At the same time, the development of better medical technology to keep premature babies alive has undermined the “viability” arguments in Roe. The medical arguments of 1973 have simply been made moot by five decades of scientific and technological advances.

Further, the American people are not in clear agreement on abortion. According to Gallup, a plurality of Americans (48 percent) think abortion should only be legal in certain circumstances. Only 32 percent say it should be legal in all circumstances.

A large majority of Americans reject the Democratic position favoring abortions even on the last day of pregnancy (which is clearly infanticide) as in New York and California’s current laws. A 2019 YouGov Poll found that 79 percent of American adults do not approve of late-term abortion (80 percent oppose day-before-birth abortions). These trends are true even for those who consider themselves pro-choice, with 66 percent opposing third trimester abortions and 68 percent opposing infanticide. According to a recent Scott Rasmussen national poll, four out of five Americans believe third trimester abortions should be illegal. Only 17 percent support abortion at any point.

Most Americans also favor the Hyde Amendment, which blocked taxpayer funded abortions. According to a recent New Knights of Columbus/Marist Poll, 54 percent oppose taxpayer funded abortion in America, and 73 percent “oppose using tax dollars to support abortion abroad, including 59% who self-identify as pro-choice.”

Modifying Roe will move America into the mainstream. In Europe, 47 of the 50 countries have limits on abortion that go into effect before the 15th week of pregnancy.

Democrats who think a big fight over Roe will be to their political advantage may be in for a shock. Another Scott Rasmussen national poll found that by a more than 2:1 margin, voters favor a candidate who supports abortion only in first trimester over one who supports abortion at any time. Specifically, recent poll by the Senate Opportunity Fund found that by 46 percent to 36 percent Americans prefer a Republican candidate who supports banning abortion after 15 weeks with exceptions for the life and health of the mother over a Democrat candidate who supports unlimited abortion up until the moment of birth.

However, this is not an issue of cold politics – or a callous victory lap for those who oppose abortion. If Republicans approach the issue of Roe with compassion for the difficult choices women can face – and a deep concern for having a dialogue that can lead to unifying most Americans – they will find they have nothing to fear from the debate over Roe.
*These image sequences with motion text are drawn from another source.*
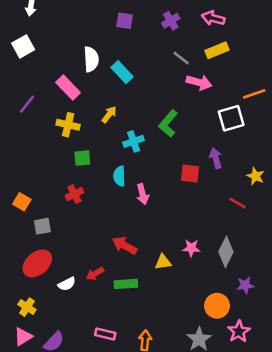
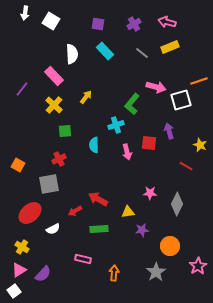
white square: (23, 46) -> (51, 21), moved, turned -30
cyan rectangle: (122, 72) -> (105, 51), moved
pink arrow: (199, 82) -> (156, 87), moved
yellow cross: (68, 125) -> (54, 105), turned 30
cyan cross: (134, 141) -> (116, 125), moved
pink arrow: (143, 194) -> (127, 152), moved
gray square: (42, 226) -> (49, 184), moved, size x1.5
pink star: (191, 248) -> (150, 193), moved
red arrow: (95, 274) -> (75, 211), moved
purple star: (245, 285) -> (142, 230), moved
pink star: (239, 331) -> (198, 266), moved
pink rectangle: (105, 334) -> (83, 259), moved

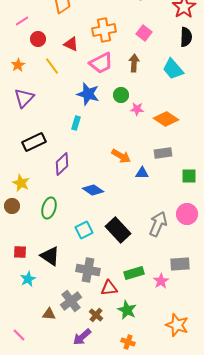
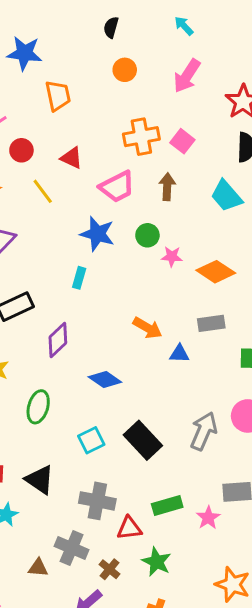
orange cross: (104, 30) -> (141, 137), moved
gray cross: (71, 301) -> (72, 548), turned -30

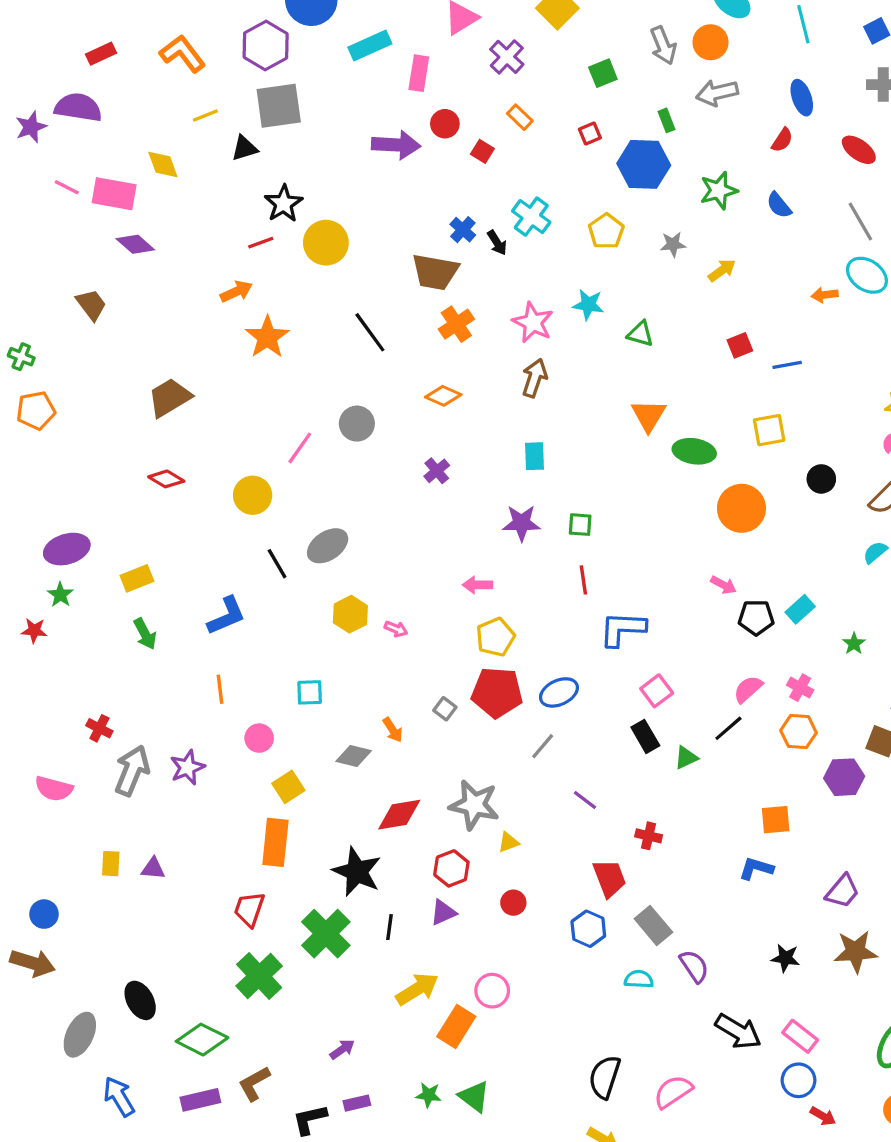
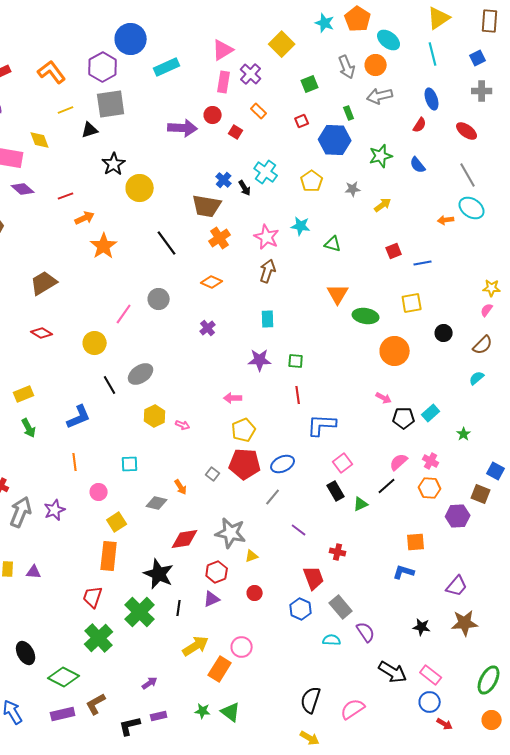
pink rectangle: (419, 73) -> (224, 82), moved
red line: (261, 243) -> (66, 196), moved

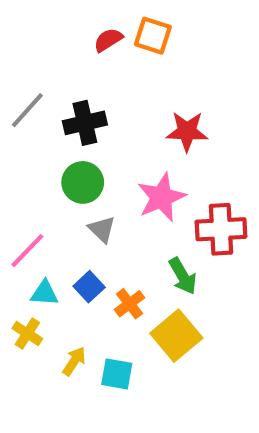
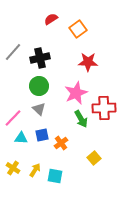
orange square: (153, 36) -> (78, 29), moved, turned 36
gray triangle: (102, 229) -> (39, 109), moved
green arrow: (183, 276) -> (81, 119), moved
blue square: (89, 287) -> (42, 135), turned 32
yellow cross: (27, 334) -> (13, 168), moved
yellow square: (176, 336) -> (94, 158), moved, size x0.6

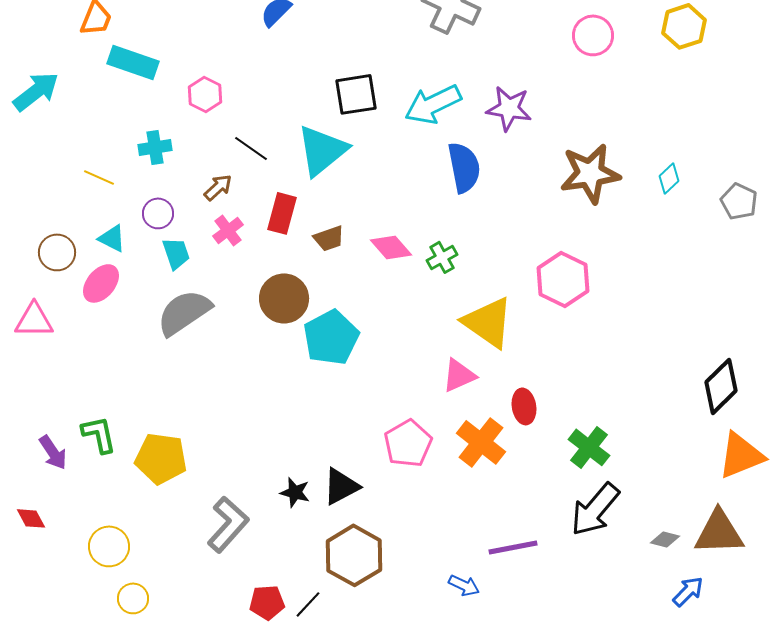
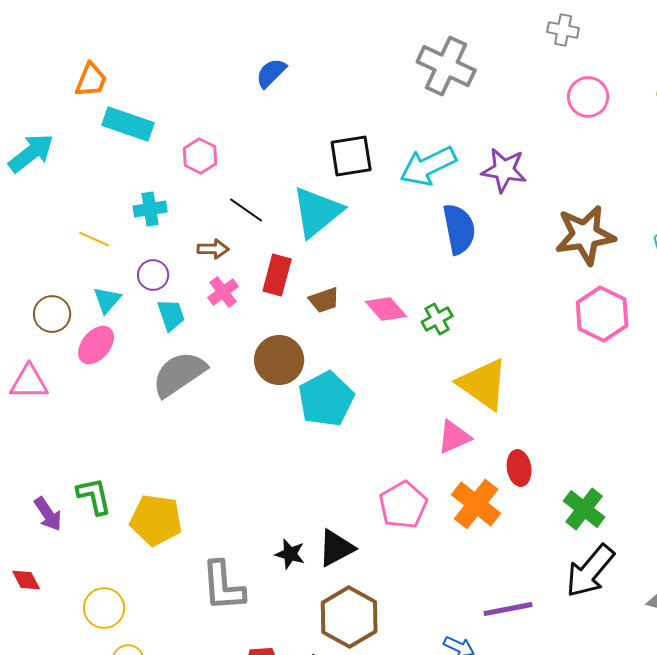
brown arrow: (218, 187) -> (213, 249), turned 44
cyan triangle: (112, 238) -> (107, 300), turned 44
pink hexagon: (563, 279) -> (602, 314), moved
gray L-shape: (228, 524) -> (223, 586), turned 134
One final note: The arguments that the U.S. Supreme Court cannot overturn precedent and dramatically change prior decisions – or that Congress is helpless against the judiciary’s supremacy – do not relate to history or reality.

In 1857, the U.S. Supreme Court voted 7-2 that Dred Scott, a slave who had been living in a free state, could not sue for his freedom in federal court as a citizen because no one of African descent could claim citizenship. President Abraham Lincoln was deeply opposed to this decision. He called it the law of the case, not the law of the land. As president, Lincoln refused to enforce the Scott decision. It was effectively overturned by the Emancipation Proclamation, and the 13th and 14th amendments to the U.S. Constitution.
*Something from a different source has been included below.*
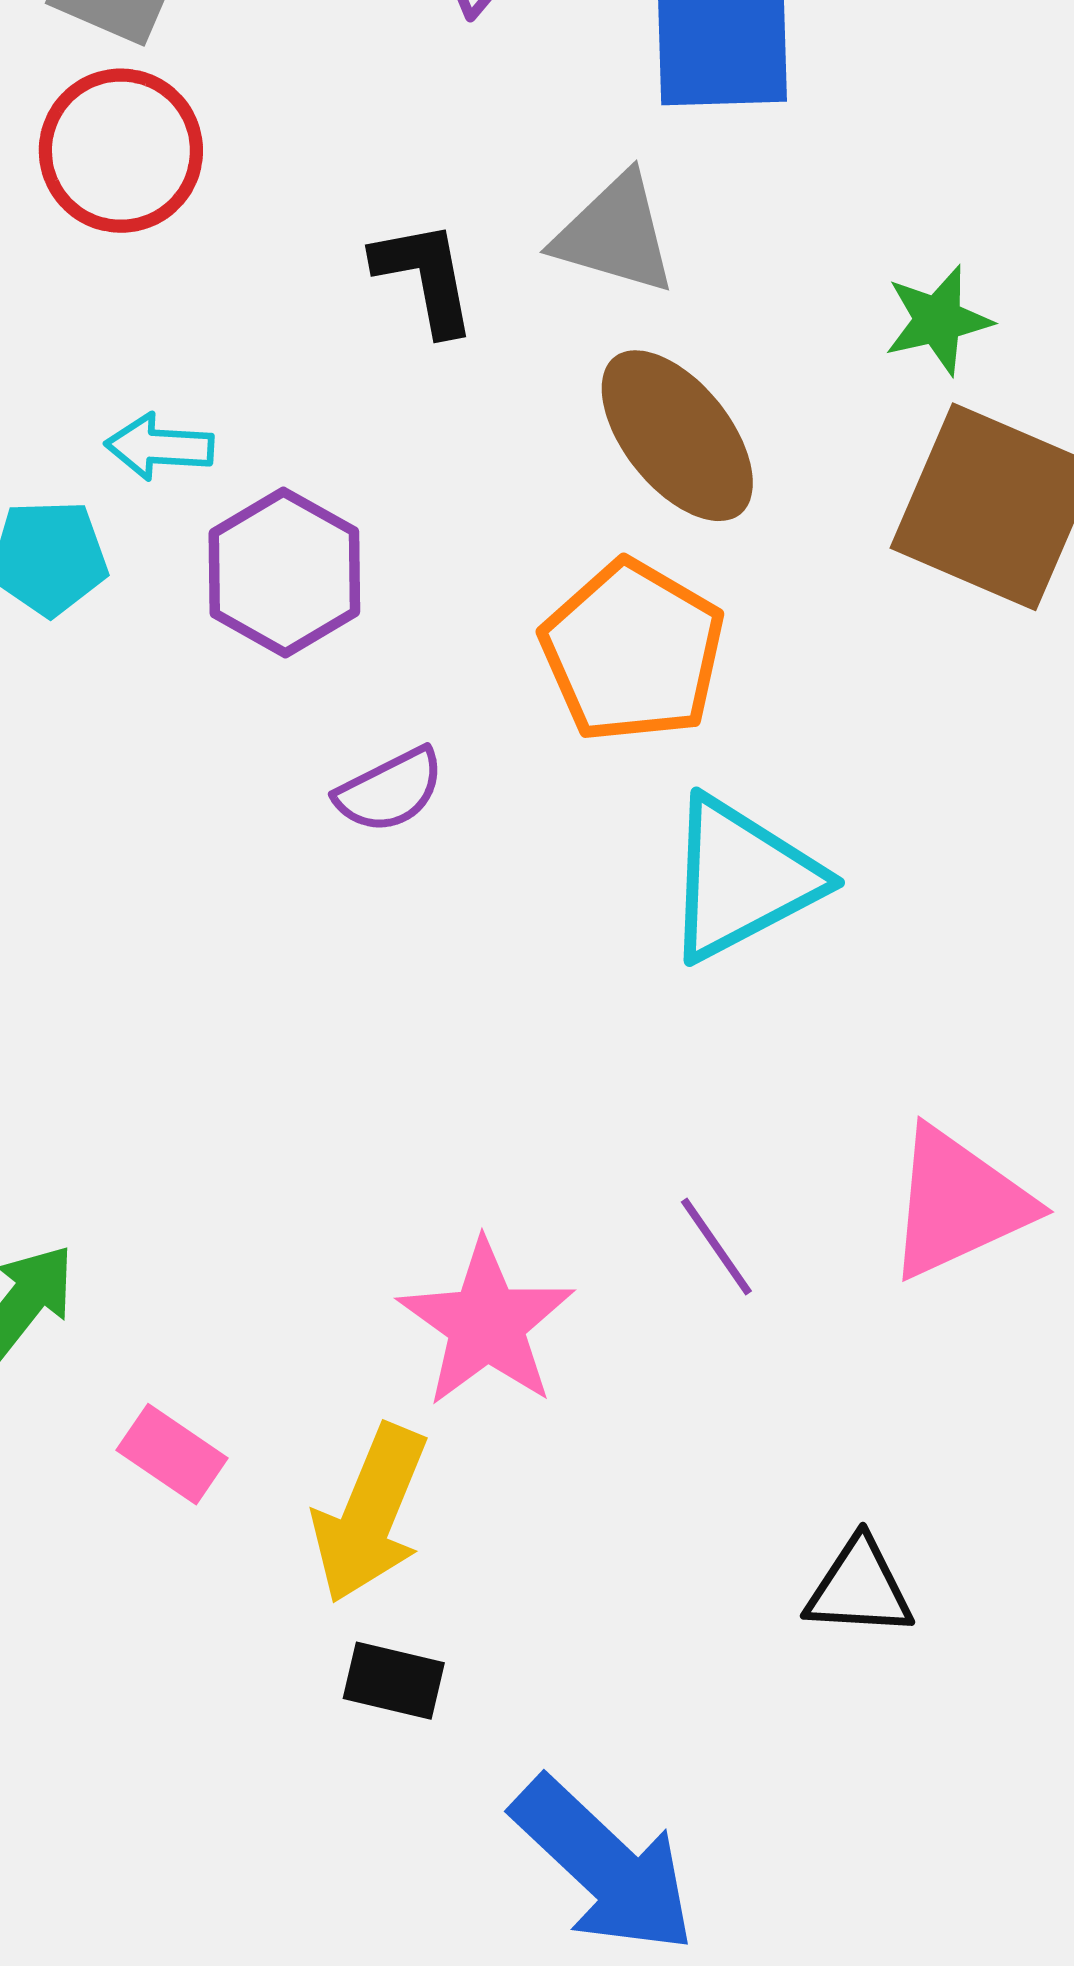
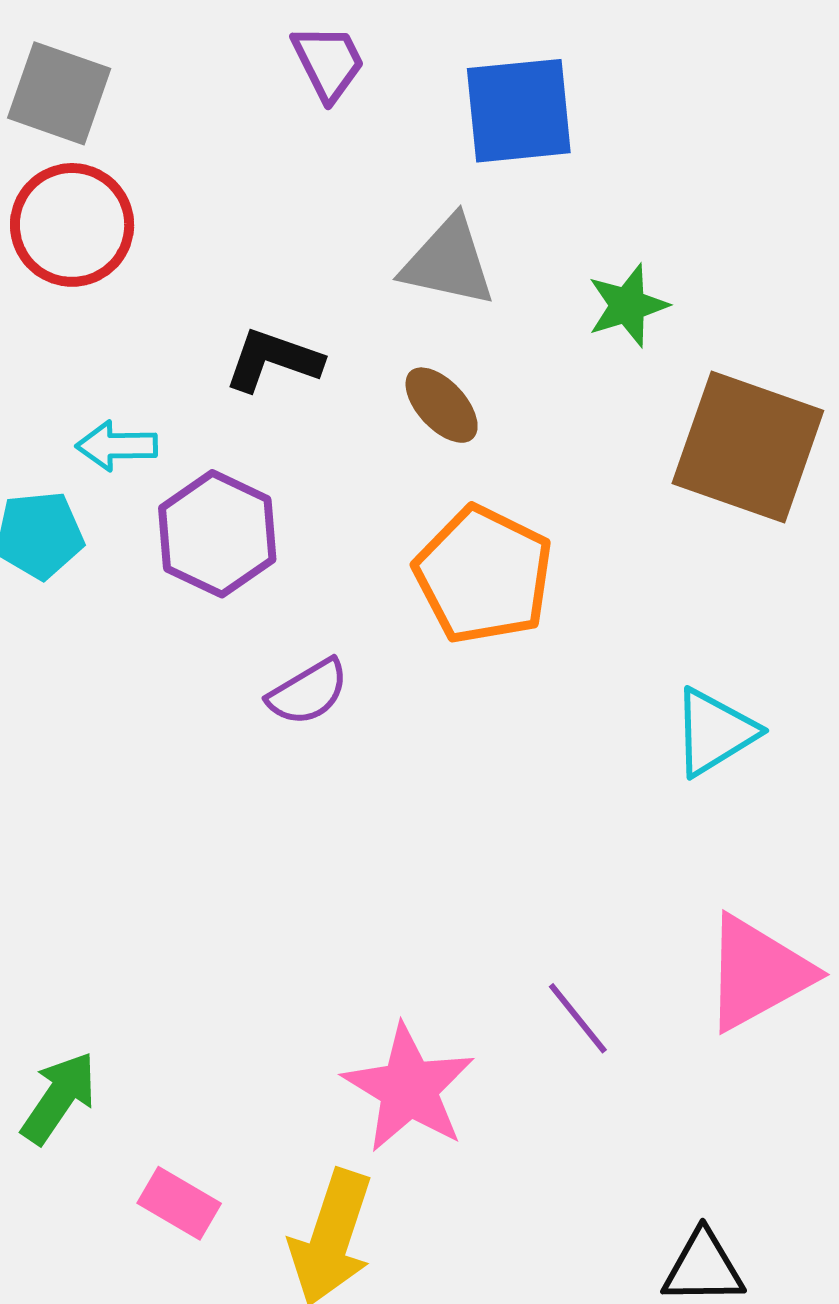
black L-shape: (425, 277) -> (273, 360), moved, turned -56
green star: (938, 320) -> (628, 306), moved
brown ellipse: (677, 436) -> (442, 405), moved, size x0.6
cyan triangle: (742, 879) -> (714, 732), moved, size x0.7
In 1893, the U.S. Supreme Court voted 7-1 in Plessy v. Ferguson that states could adopt “separate but equal” requirements to segregate white and black Americans. That case legitimized racist southern laws and was the law of the land until it was partially overturned by Brown v. Board of Education in 1954. Congress later completely rejected it in a series of civil rights laws.

Would anyone seriously suggest that the Court’s decisions on slavery or segregation should not have been overturned?

Similarly, if most Americans believe Roe’s support for abortion under any circumstance is wrong, it is entirely legitimate for the current Court to reverse a 49-year-old, erred decision that has been made obsolete by modern science and medicine.

We do not have to fear this debate. The pro-abortion extremists are wrong and a distinct minority.